Myeloperoxidase (MPO)-histone complexes were measured using a previously established sandwich enzyme-linked immunosorbent assay (ELISA), as reported earlier by de Buhr et. al. [21]. For this we used components of the Cell Death Detection ELISAPLUS Kit (Roche11774425001). The additional antibodies used were a rabbit anti-human MPO antibody (Merck Millipore #07–496-I, 1 mg/mL; 1:200 diluted in 1% PBS-BSA (bovine serum albumin, Roth CP84.2 or 1ETA.2)) and goat anti-rabbit IgG HRP conjugated (Merck Millipore #12–348, 1:5000 diluted in PBS). For this analysis we used 100 µl of EDTA buffered plasma per sample at baseline and after seven days.

Cell-free DNA was measured in 25 µl citrate buffered plasma at baseline and after seven days using a Quant-iT™ PicoGreen® assay (Invitrogen, Carlsbad, California, USA, P11496) as described previously [21].

DNase activity was measured in 25 µl serum at baseline and after seven days using a DNase I Activity Assay Kit (BioVision, Milpitas, California, USA, Fluorometric, K429-100), according to the manufacturer’s instructions.

The cytokine analysis was only conducted for cohort 2 since this has already been reported for cohort 1 in a previous work by our group [22]. The second group was analyzed using a MERCK Milliplex® Immunology Multiplex Assay (Merck Millipore #HCYTA-60 K-38C) according to the manufacturer’ s instructions. We analyzed EDTA buffered blood plasma samples taken at both baseline and after seven days.
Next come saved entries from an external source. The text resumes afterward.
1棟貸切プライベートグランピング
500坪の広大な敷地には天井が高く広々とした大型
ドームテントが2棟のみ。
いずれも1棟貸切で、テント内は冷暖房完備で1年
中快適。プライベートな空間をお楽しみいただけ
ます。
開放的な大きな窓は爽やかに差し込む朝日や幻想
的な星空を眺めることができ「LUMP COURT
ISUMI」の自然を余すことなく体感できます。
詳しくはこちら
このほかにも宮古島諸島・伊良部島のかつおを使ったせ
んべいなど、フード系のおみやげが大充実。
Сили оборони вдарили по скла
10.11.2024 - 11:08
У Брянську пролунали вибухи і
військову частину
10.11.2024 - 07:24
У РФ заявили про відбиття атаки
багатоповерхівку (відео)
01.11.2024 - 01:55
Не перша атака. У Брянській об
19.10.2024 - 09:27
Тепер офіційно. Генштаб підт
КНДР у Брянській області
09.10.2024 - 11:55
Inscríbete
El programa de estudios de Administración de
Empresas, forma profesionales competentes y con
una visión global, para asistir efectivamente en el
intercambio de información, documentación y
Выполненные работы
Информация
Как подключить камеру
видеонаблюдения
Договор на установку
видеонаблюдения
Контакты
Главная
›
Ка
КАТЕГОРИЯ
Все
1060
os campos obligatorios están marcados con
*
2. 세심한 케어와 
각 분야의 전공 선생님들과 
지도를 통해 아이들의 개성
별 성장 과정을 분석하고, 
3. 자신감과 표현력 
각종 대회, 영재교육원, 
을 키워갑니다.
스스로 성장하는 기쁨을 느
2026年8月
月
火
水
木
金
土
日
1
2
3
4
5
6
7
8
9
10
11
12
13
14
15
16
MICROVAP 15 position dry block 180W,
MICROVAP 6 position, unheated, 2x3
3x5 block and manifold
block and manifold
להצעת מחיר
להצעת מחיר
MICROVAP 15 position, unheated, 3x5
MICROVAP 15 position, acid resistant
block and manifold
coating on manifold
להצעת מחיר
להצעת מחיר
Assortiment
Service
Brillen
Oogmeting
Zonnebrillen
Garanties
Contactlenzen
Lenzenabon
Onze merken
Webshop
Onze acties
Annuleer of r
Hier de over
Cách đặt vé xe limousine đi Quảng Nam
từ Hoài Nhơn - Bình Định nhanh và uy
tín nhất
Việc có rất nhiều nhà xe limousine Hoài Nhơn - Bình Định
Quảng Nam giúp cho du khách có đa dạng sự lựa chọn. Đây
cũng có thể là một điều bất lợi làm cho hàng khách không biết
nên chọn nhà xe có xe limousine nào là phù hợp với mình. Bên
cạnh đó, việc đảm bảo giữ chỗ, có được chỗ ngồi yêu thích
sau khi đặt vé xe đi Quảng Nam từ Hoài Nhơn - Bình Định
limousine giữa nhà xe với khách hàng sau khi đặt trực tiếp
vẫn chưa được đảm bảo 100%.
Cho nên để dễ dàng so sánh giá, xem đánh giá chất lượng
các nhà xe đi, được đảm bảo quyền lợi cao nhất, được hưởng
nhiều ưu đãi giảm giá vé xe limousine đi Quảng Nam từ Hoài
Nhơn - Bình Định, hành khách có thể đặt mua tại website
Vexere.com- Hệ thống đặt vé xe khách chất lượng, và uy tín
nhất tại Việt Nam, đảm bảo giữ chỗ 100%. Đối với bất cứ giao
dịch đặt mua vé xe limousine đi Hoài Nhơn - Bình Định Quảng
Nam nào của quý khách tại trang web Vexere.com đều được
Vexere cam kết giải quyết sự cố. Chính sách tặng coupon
Statistical analyses were conducted using IBM SPSS Statistics Version 28 and 29. The correlation between thrombus composition and NET markers in blood was evaluated using the Spearman rank test. The same test was used to identify correlations between the various NET markers and cytokines. To evaluate potential differences in blood markers due to different approaches of sample collection (i.e., venous vs. arterial puncture), in both cohorts’ blood markers were compared using the Mann–Whitney-U-test. An evaluation of the NET markers and the clinical parameters and outcomes was conducted using Mann–Whitney-U-test and Kruskal–Wallis-H-test for continuous data. For categorical data the Chi square test or Fisher’s exact test were used, as appropriate. Binary logistic regression analysis was performed on the association of MPO-histone complexes and mTICI score adjusting for intravenous thrombolysis and stroke etiology. These confounders were identified by testing for significant differences between outcome groups using the above-mentioned statistical tests and were also theoretically reasoned confounders in the causal path between exposure and outcome.